Why is there a 222444 and a 666111 close to each other in the first 20,000 digits of pi?

Have you ever noticed that sometimes certain sequences of digits appear unexpectedly in the decimal expansion of pi? For instance, why does 222444 and 666111 seem to crop up near each other in the first 20,000 digits? In this exploration, we will delve into the probabilities and curiosities surrounding these patterns and why they may arise.

Digits of Pi and Uniform Distribution

The decimal expansion of pi (pi;) is a celebrated continuous, non-terminating, non-repeating number that fascinates mathematicians and enthusiasts alike. As an irrational number, pi's digits are believed to be randomly distributed, meaning no particular digit or sequence is more likely to appear than any other.

When we scrutinize the first 20,000 digits of pi, we observe that they are close to uniformly distributed for each digit:

1: 1,997 times 2: 1,986 times 3: 1,987 times 4: 2,043 times 5: 2,082 times 6: 2,017 times 7: 1,953 times 8: 1,961 times 9: 2,020 times 0: 1,954 times

It's important to note that while these digits appear almost uniformly, proving that pi's digits are evenly distributed in every possible sequence length is currently out of reach. The question of whether individual digits and sequences occur with equal frequency remains an open problem in mathematics.

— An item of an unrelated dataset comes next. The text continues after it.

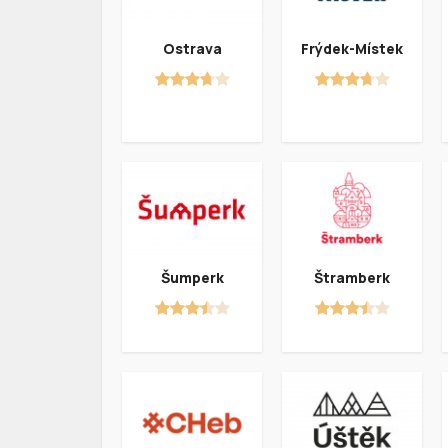
Ostrava
Frýdek-Místek
Šumperk
Štramberk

Recognizing Patterns in Random Data

Human beings often recognize patterns in data due to cognitive biases and predispositions. Our brains are wired to find meaning in sequences, even in random data. For example, in the first 20,000 digits of pi, we see several patterns that might strike us as peculiar:

14 15 33 11 32823 44 55 111 314 159265358979323846264 33 83279502884197169399375105820974944592307816406286208 99 8628034825342 11 706798214808651 32823 066470938 44 609 55 058223172535940812848 111 745028410270193852

Patterns like these are not statistically significant because they occur randomly and are not expected to be any more frequent than any other arbitrary sequence of digits.

Empirical Evidence and Randomness

To better understand these patterns, let's consider a different approach. Instead of analyzing pi, we can generate a random string of 20,000 digits and observe if similar patterns emerge. When you generate a truly random sequence, you might find sequences like aaabbb that seem remarkable simply because they are common in random data.

In fact, there is an 85% chance that any random 20,000-digit string will contain at least one substring of the form aaabbb. This raises the question: Is the appearance of 222444 and 666111 in the first 20,000 digits of pi a coincidence or a noteworthy pattern?

Avoiding Retrospective Bias

The key to avoiding misleading interpretations is to clearly define what patterns you are looking for before examining the data. If you were searching for patterns like aaabbb without a clear hypothesis, you might adjust your criteria based on the results you find. This can lead to a phenomenon known as optional stopping, where you selectively notice patterns that align with your expectations.

Remember, in a long enough random sequence, many curious patterns will appear, and it is essential to have a clear and explicit hypothesis before you start your analysis. Otherwise, you might mistakenly believe that these patterns are more significant than they actually are.

In conclusion, the appearance of sequences like 222444 and 666111 in the first 20,000 digits of pi is simply an example of the random nature of these digits. If you want to explore these patterns further, make sure to set your criteria upfront to avoid falling into the trap of retrospective bias.